Not sure what you mean by this? This certainly isn't how trans people and the people around them, i.e. the people who actually need to make this decision on a regular basis, use the word. Most fathers are cis men, and usage in that context provides no information on this question.
Precedent from times when there was no distinction made between sex and gender is totally meaningless for answering this question.
There are certainly contexts when "father" refers to sex characteristics (e.g. use of the verb father) and certainly contexts when it refers to gender roles (e.g. adoptive parents). You are free to believe that those things cannot and should not be separated. But it's silly to pretend that one of those contexts doesn't exist. Some people think the gender context is more important and can be separated out.
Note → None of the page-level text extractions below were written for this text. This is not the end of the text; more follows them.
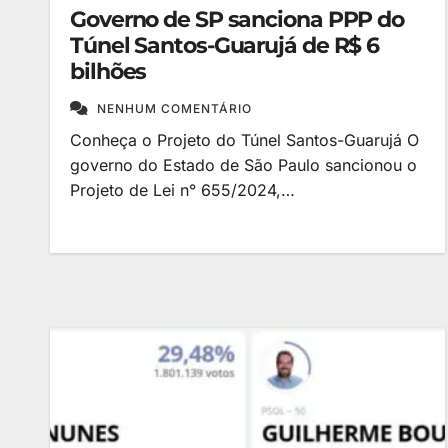
Governo de SP sanciona PPP do
Túnel Santos-Guarujá de R$ 6
bilhões
NENHUM COMENTÁRIO
Conheça o Projeto do Túnel Santos-Guarujá O
governo do Estado de São Paulo sancionou o
Projeto de Lei n° 655/2024,…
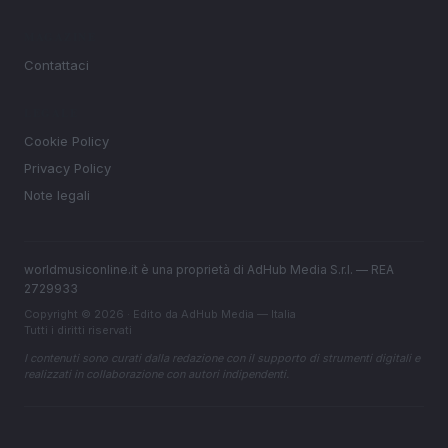
MAGAZINE
Contattaci
LEGALE
Cookie Policy
Privacy Policy
Note legali
worldmusiconline.it è una proprietà di AdHub Media S.r.l. — REA
2729933
Copyright © 2026 · Edito da AdHub Media — Italia
Tutti i diritti riservati
I contenuti sono curati dalla redazione con il supporto di strumenti digitali e
realizzati in collaborazione con autori indipendenti.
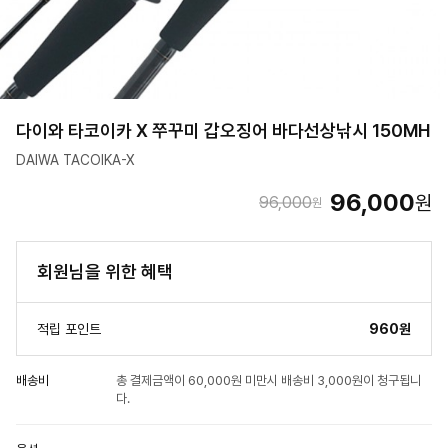
다이와 타코이카 X 쭈꾸미 갑오징어 바다선상낚시 150MH
DAIWA TACOIKA-X
96,000
원
96,000
원
회원님을 위한 혜택
적립 포인트
960원
배송비
총 결제금액이 60,000원 미만시 배송비 3,000원이 청구됩니
다.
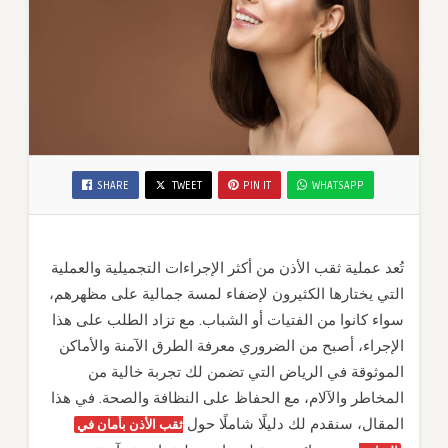
SHARE
TWEET
PIN IT
WHATSAPP
تُعد عملية ثقب الأذن من أكثر الإجراءات التجميلية والعملية
التي يختارها الكثيرون لإضفاء لمسة جمالية على مظهرهم،
سواء كانوا من الفتيات أو الشباب. مع تزاد الطلب على هذا
الإجراء، أصبح من الضروري معرفة الطرق الآمنة والأماكن
الموثوقة في الرياض التي تضمن لك تجربة خالية من
المخاطر والآلام، مع الحفاظ على النظافة والصحة. في هذا
المقال، سنقدم لك دليلًا شاملًا حول
ثقب الأذن بأمان في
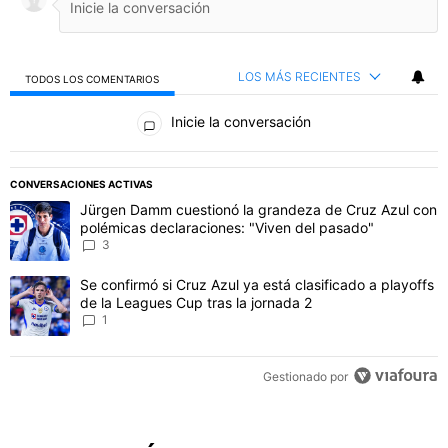
LOS MÁS RECIENTES
TODOS LOS COMENTARIOS
Todos los comentarios
Inicie la conversación
PUBLICIDAD
CONVERSACIONES ACTIVAS
Este listado muestra los artículos con más comentarios en los último
Un artículo de tendencia con el título "Jürgen Damm cuestionó la 
Jürgen Damm cuestionó la grandeza de Cruz Azul con
polémicas declaraciones: "Viven del pasado"
3
Un artículo de tendencia con el título "Se confirmó si Cruz Azul ya 
Se confirmó si Cruz Azul ya está clasificado a playoffs
de la Leagues Cup tras la jornada 2
1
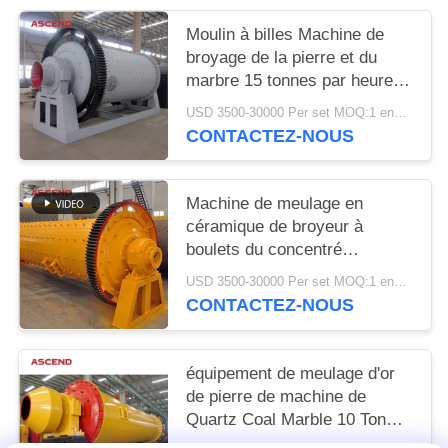
Moulin à billes Machine de
broyage de la pierre et du
marbre 15 tonnes par heure
Type d'équipement minier
USD 3500-30000 Per set MOQ:1 ensemble
CONTACTEZ-NOUS
Machine de meulage en
céramique de broyeur à
boulets du concentré
1200x4500 d'extraction de l'or
USD 3500-30000 Per set MOQ:1 ensemble
CONTACTEZ-NOUS
équipement de meulage d'or
de pierre de machine de
Quartz Coal Marble 10 Ton
Per Hour Ball Mill du modèle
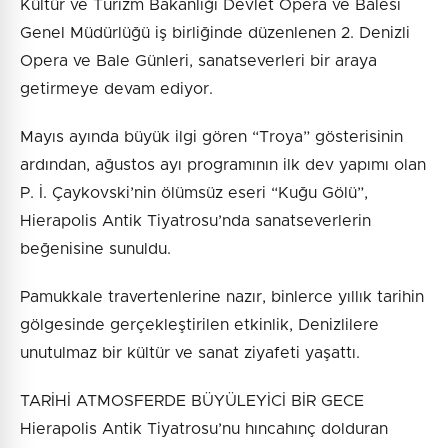
Kültür ve Turizm Bakanlığı Devlet Opera ve Balesi
Genel Müdürlüğü iş birliğinde düzenlenen 2. Denizli
Opera ve Bale Günleri, sanatseverleri bir araya
getirmeye devam ediyor.
Mayıs ayında büyük ilgi gören “Troya” gösterisinin
ardından, ağustos ayı programının ilk dev yapımı olan
P. İ. Çaykovski’nin ölümsüz eseri “Kuğu Gölü”,
Hierapolis Antik Tiyatrosu’nda sanatseverlerin
beğenisine sunuldu.
Pamukkale travertenlerine nazır, binlerce yıllık tarihin
gölgesinde gerçekleştirilen etkinlik, Denizlilere
unutulmaz bir kültür ve sanat ziyafeti yaşattı.
TARİHİ ATMOSFERDE BÜYÜLEYİCİ BİR GECE
Hierapolis Antik Tiyatrosu’nu hıncahınç dolduran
That is a coherent view even if you disagree with it.
Is it your opinion that, for all of human history, when people used the word "father", they were only referring to the parent who had a masculine gender identity, irrespective of which reproductive organs that parent had? And that, coincidentally, we use the same word to refer to the male parent in animal husbandry, even though animals (so far as we can tell) have no conception of gender identity?
I mean, this is a pretty radical act of historical revisionism, you must admit.
No I am not claiming that. You are claiming that usage of a word in historical contexts where no distinction was made between sex and gender somehow provides information on whether the word best applies to sex or gender.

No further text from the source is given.